Gautheir was suspended without pay in January 2014 after being charged in 2012 with second-degree official misconduct and third-degree witness tampering.

Prosecutors said Gautheir called the state trooper who had issued his cousin a drunk driving ticket in 2011. Gautheir told the trooper that he did not need to show up in court because the municipal prosecutor was resolving the case, officials said. But when the trooper called the prosecutor to confirm, they learned that Gautheir had lied, officials said.

If Gautheir had been convicted of the second-degree corruption charge he would have been sentenced to a mandatory five years in prison with no chance of parole.

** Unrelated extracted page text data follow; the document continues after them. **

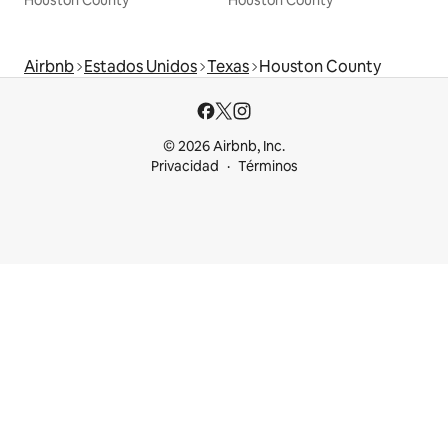
Airbnb
Estados Unidos
Texas
Houston County
© 2026 Airbnb, Inc.
Privacidad
Términos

Instead, he copped a sweetheart deal that did not require him to plead guilty to a lesser charge. As part of the deal, he was admitted into the court’s pre-trial intervention program and sentenced to a year of probation and 25 hours of community service.

Pre-trial intervention allows first-time, non-violent offenders to avoid getting a conviction record if they remain out of trouble for a few years. It usually requires that the defendant plead guilty to an offense.

Also as part of the plea deal, Gautheir was not barred from public employment or from returning to the police force.

In 2017 he was reinstated to his job in the township and awarded back pay from the time of his PTI completion on Jan. 27 to the date of his reinstatement on March 8 of that year. He now earns about $118,000 a year before overtime.

Gautheir, however, also wanted back pay for all the years that he had been suspended.

The Civil Service Commission — and the appellate judges this week — denied that request, pointing out that back pay is only awarded to officials who are found not guilty or who have had their charges dismissed.

Although the successful completion of PTI results in the dismissal of charges, PTI is not considered a vindication or a “favorable disposition” like an acquittal or termination of prosecution.

Doctors and teachers who have been sentenced to PTI have gone on to lose their licenses and certification.

“If the Legislature wanted to include PTI as vindication enabling an officer to collect back pay, it could have readily amended the statute,” the judges said this week. “We will not construe the law more broadly than indicated by its plain language. And the plain language at the time the law was enacted in 1973 did not include PTI, a diversionary program adopted in 1990.”